If we extend the actions of $\left( \delta _{a}\right) _{a=1,2}$ to the
ghosts through 
\begin{equation}
\delta _{a}\eta _{1}^{\bar{\Delta}}=0,\;\delta _{a}\eta _{2}^{\bar{\Delta}%
}=0,\;\delta _{a}Q^{\bar{\Delta}}=0,  \label{110}
\end{equation}
and set $bires\left( \eta _{1}^{\bar{\Delta}}\right) =\left( 0,0\right) $, $%
bires\left( \eta _{2}^{\bar{\Delta}}\right) =\left( 0,0\right) $, $%
bires\left( Q^{\bar{\Delta}}\right) =\left( 0,0\right) $, we rediscover the
relations 
\begin{equation}
\delta _{a}\delta _{b}+\delta _{b}\delta _{a}=0,\;a,b=1,2,  \label{111}
\end{equation}
\begin{equation}
H_{0,0}\left( \delta _{a}\right) =C^{\infty }\left( \bar{\Sigma}\right)
,\;a=1,2,  \label{112}
\end{equation}
\begin{equation}
H_{j,k}\left( \delta _{a}\right) =0,\;j,k\geq 0,\;j+k\neq 0,\;a=1,2,
\label{113}
\end{equation}
which confirms that the irreducible Koszul-Tate differentials can be
properly prolonged to the entire BRST-anti-BRST generator algebra, i.e. such
that to preserve the biresolution property. Furthermore, the first-class
character of the irreducible constraints (\ref{94}--\ref{95}) ensures that
the irreducible exterior longitudinal derivatives $\left( D_{a}\right)

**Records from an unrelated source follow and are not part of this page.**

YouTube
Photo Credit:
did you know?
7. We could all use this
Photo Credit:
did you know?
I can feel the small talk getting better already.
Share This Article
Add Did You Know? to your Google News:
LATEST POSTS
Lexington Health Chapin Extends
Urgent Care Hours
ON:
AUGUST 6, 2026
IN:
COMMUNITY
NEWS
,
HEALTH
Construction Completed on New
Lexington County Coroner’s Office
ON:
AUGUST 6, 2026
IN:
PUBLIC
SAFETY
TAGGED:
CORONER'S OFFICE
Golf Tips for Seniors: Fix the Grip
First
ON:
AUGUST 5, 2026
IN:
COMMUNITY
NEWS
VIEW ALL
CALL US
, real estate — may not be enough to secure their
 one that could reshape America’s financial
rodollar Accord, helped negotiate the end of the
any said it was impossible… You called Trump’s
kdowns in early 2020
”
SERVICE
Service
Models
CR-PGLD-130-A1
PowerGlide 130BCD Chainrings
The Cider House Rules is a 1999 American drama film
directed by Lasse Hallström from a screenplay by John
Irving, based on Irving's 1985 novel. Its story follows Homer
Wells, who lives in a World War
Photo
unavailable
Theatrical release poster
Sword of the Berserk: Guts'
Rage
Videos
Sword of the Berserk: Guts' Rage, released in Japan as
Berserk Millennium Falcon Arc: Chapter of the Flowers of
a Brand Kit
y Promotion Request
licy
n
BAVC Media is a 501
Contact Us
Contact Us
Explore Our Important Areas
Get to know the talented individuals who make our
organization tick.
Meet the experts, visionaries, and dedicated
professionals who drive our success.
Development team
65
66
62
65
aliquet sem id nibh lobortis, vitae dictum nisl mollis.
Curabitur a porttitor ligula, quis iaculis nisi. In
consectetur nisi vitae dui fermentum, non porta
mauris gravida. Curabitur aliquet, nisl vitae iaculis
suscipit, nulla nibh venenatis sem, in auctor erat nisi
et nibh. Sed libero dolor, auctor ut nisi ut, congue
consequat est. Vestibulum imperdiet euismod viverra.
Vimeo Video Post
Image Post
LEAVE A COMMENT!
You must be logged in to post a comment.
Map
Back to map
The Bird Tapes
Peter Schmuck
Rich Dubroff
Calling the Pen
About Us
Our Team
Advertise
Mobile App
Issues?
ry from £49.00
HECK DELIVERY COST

_{a=1,2}$ (and their accompanying bigrading, $biform$) can also be extended
to the antighosts in such a way as to become differentials modulo $\left(
\delta _{a}\right) _{a=1,2}$. Consequently, we can consistently construct 
\cite{5} the Hamiltonian BRST-anti-BRST symmetry of the irreducible theory,
realized via two anticommuting differentials $\left( s_{a}\right) _{a=1,2}$ 
\begin{equation}
s_{a}s_{b}+s_{b}s_{a}=0,\;a,b=1,2,  \label{114}
\end{equation}
that start like 
\begin{equation}
s_{a}=\delta _{a}+D_{a}+\cdots ,\;a=1,2,  \label{115}
\end{equation}
and are bigraded accordingly with the new ghost bidegree $bingh=\left(
ngh_{1},ngh_{2}\right) $, defined like in (\ref{8}). The generators of the
superalgebra underlying the irreducible Hamiltonian BRST-anti-BRST bicomplex
are precisely (\ref{89}) and the ghosts in (\ref{103}), but bigraded in
terms of $bingh$. Then, the cohomology groups of $\left( s_{a}\right)

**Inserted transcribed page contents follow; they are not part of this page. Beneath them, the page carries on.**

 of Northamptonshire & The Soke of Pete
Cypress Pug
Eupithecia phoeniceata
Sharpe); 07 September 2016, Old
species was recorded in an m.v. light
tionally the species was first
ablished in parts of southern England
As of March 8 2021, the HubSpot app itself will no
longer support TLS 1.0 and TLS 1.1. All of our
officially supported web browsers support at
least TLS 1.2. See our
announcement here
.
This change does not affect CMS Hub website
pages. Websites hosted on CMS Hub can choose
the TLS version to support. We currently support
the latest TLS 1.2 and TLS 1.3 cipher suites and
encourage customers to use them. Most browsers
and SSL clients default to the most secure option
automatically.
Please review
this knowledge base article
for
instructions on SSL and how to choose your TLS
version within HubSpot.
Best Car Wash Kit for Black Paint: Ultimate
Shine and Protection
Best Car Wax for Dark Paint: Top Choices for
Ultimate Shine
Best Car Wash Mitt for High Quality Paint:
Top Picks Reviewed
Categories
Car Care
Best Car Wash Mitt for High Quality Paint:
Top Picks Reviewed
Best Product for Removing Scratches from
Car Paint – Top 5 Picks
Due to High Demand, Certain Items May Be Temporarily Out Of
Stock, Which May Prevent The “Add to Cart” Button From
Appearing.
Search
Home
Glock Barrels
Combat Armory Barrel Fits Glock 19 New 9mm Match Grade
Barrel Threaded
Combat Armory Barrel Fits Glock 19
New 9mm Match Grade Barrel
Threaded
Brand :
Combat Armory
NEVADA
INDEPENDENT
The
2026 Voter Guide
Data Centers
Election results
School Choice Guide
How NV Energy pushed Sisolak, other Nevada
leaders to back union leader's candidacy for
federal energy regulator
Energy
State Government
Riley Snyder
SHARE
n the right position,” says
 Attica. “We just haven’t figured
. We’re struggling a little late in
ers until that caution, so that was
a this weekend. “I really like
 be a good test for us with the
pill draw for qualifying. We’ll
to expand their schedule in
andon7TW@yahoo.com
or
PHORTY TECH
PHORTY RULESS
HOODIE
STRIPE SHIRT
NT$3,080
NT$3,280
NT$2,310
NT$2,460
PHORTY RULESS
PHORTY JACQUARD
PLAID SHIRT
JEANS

_{a=1,2}$ at new ghost bidegree zero, $H^{0,0}\left( s_{a}\right) $, will be
isomorphic to the algebra of physical observables corresponding to the
irreducible system. In the following we will denote by $\stackrel{(m,n)}{F}$
an object with $bingh\left( F\right) =\left( m,n\right) $.

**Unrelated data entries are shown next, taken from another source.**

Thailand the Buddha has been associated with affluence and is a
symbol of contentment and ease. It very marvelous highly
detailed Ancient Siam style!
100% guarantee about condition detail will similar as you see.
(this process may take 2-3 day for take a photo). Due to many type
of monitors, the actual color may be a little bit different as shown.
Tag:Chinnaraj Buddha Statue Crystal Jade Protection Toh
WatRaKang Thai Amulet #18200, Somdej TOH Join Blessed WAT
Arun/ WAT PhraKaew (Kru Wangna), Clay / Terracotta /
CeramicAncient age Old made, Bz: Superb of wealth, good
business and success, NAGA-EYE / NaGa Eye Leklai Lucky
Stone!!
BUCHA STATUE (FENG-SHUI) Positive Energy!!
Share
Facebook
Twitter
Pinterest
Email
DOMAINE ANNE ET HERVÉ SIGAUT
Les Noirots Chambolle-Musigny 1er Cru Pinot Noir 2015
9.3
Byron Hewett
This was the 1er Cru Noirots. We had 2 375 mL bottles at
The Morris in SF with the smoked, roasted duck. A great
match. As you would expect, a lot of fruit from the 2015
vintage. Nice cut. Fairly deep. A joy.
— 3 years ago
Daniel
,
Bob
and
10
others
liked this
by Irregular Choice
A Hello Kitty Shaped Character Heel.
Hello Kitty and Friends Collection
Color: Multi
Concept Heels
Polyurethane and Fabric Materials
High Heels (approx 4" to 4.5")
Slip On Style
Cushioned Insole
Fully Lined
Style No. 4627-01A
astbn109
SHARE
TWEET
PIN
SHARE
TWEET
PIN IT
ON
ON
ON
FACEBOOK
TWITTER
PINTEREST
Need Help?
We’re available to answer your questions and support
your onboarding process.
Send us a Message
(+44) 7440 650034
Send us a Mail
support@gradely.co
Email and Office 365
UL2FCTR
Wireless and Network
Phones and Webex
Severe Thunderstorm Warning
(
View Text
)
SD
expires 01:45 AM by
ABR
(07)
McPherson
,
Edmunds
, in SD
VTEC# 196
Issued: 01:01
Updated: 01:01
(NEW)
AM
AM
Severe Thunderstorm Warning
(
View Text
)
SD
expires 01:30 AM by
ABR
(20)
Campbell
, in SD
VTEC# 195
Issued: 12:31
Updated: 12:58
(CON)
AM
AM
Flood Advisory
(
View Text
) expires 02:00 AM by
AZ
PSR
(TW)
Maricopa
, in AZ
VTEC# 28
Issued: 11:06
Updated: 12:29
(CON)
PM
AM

\subsection{Relation with the reducible Hamiltonian BRST-anti-BRST symmetry}

Let us investigate now the relation between the Hamiltonian BRST-anti-BRST
symmetries of the reducible and irreducible systems. In view of this, we
show that the physical observables of the two theories coincide. Let $F$ be
an observable of the irreducible system. Consequently, it satisfies the
equations 
\begin{equation}
\left[ F,\gamma _{a_{2k}}\right] \approx 0,\;k=0,\cdots ,\Gamma ,
\label{x55}
\end{equation}
where the weak equality refers to the surface $\bar{\Sigma}$, given by (\ref
{irsurf}). Using the relations (\ref{99}--\ref{100}), we then find that $F$
also fulfils the equations 
\begin{equation}
\left[ F,G_{a_{0}}\right] =\left[ F,\nu _{a_{0}}^{a_{2j}}\right] \gamma
_{a_{2j}}+\left[ F,\gamma _{a_{2j}}\right] \nu _{a_{0}}^{a_{2j}}\approx 0,
\label{x55a}
\end{equation}
\begin{equation}
\left[ F,\pi _{a_{2k+1}}\right] =\left[ F,\nu _{a_{2k+1}}^{a_{2j}}\right]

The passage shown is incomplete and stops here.